:: INSTRUCTIONS TO FOLLOW ::
Output every entry below word for word, without its pictures.

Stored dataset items
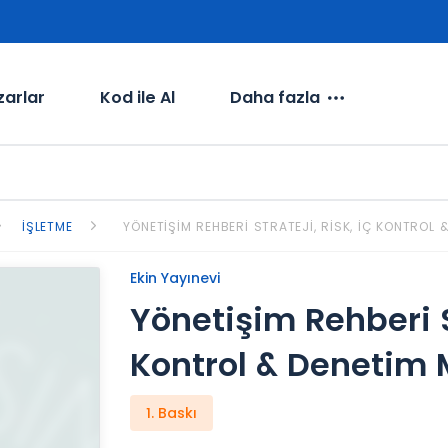
zarlar
Kod ile Al
Daha fazla
İŞLETME
YÖNETIŞIM REHBERI STRATEJI, RISK, İÇ KONTROL
Ekin Yayınevi
Yönetişim Rehberi St
Kontrol & Denetim 
1. Baskı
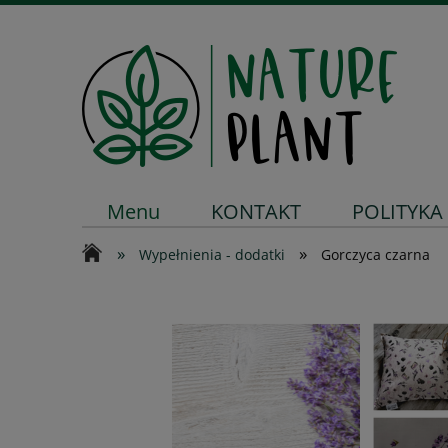
Menu
KONTAKT
POLITYKA
»
»
Wypełnienia - dodatki
Gorczyca czarna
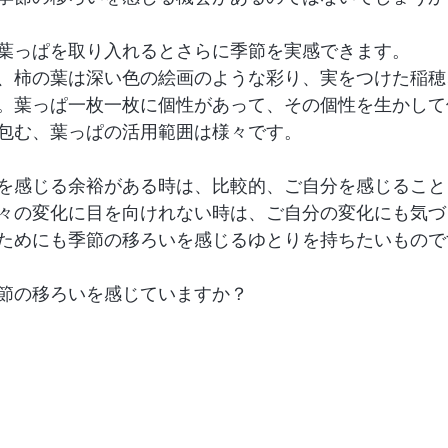
葉っぱを取り入れるとさらに季節を実感できます。
、柿の葉は深い色の絵画のような彩り、実をつけた稲穂
。葉っぱ一枚一枚に個性があって、その個性を生かして
包む、葉っぱの活用範囲は様々です。
を感じる余裕がある時は、比較的、ご自分を感じること
々の変化に目を向けれない時は、ご自分の変化にも気づ
ためにも季節の移ろいを感じるゆとりを持ちたいもので
節の移ろいを感じていますか？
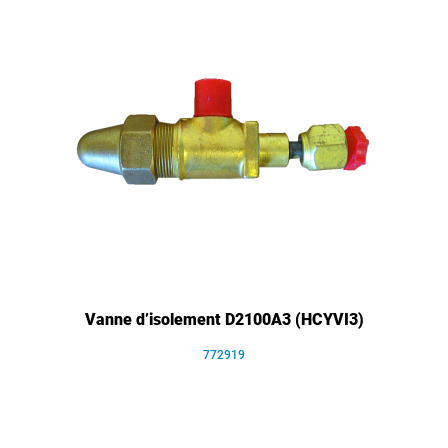
Vanne d’isolement D2100A3 (HCYVI3)
772919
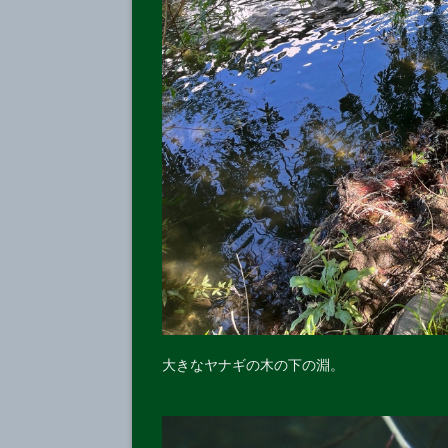
大きなヤナギの木の下の淵。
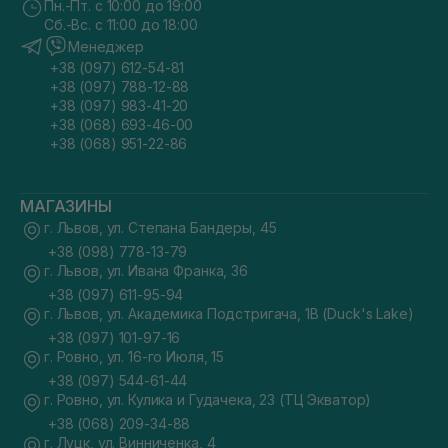
Пн.-Пт. с 10:00 до 19:00
Сб.-Вс. с 11:00 до 18:00
Менеджер
+38 (097) 612-54-81
+38 (097) 788-12-88
+38 (097) 983-41-20
+38 (068) 693-46-00
+38 (068) 951-22-86
МАГАЗИНЫ
г. Львов, ул. Степана Бандеры, 45
+38 (098) 778-13-79
г. Львов, ул. Ивана Франка, 36
+38 (097) 611-95-94
г. Львов, ул. Академика Подстригача, 1В (Duck's Lake)
+38 (097) 101-97-16
г. Ровно, ул. 16-го Июля, 15
+38 (097) 544-61-44
г. Ровно, ул. Кулика и Гудачека, 23 (ТЦ Экватор)
+38 (068) 209-34-88
г. Луцк, ул. Винниченка, 4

:: ANSWER TO THE EXERCISE ::
zarlar
Kod ile Al
Daha fazla
İŞLETME
YÖNETIŞIM REHBERI STRATEJI, RISK, İÇ KONTROL
Ekin Yayınevi
Yönetişim Rehberi St
Kontrol & Denetim 
1. Baskı
Menu
KONTAKT
POLITYKA
»
»
Wypełnienia - dodatki
Gorczyca czarna
葉っぱを取り入れるとさらに季節を実感できます。
、柿の葉は深い色の絵画のような彩り、実をつけた稲穂
。葉っぱ一枚一枚に個性があって、その個性を生かして
包む、葉っぱの活用範囲は様々です。
を感じる余裕がある時は、比較的、ご自分を感じること
々の変化に目を向けれない時は、ご自分の変化にも気づ
ためにも季節の移ろいを感じるゆとりを持ちたいもので
節の移ろいを感じていますか？
Vanne d’isolement D2100A3 (HCYVI3)
772919
大きなヤナギの木の下の淵。
Пн.-Пт. с 10:00 до 19:00
Сб.-Вс. с 11:00 до 18:00
Менеджер
+38 (097) 612-54-81
+38 (097) 788-12-88
+38 (097) 983-41-20
+38 (068) 693-46-00
+38 (068) 951-22-86
МАГАЗИНЫ
г. Львов, ул. Степана Бандеры, 45
+38 (098) 778-13-79
г. Львов, ул. Ивана Франка, 36
+38 (097) 611-95-94
г. Львов, ул. Академика Подстригача, 1В (Duck's Lake)
+38 (097) 101-97-16
г. Ровно, ул. 16-го Июля, 15
+38 (097) 544-61-44
г. Ровно, ул. Кулика и Гудачека, 23 (ТЦ Экватор)
+38 (068) 209-34-88
г. Луцк, ул. Винниченка, 4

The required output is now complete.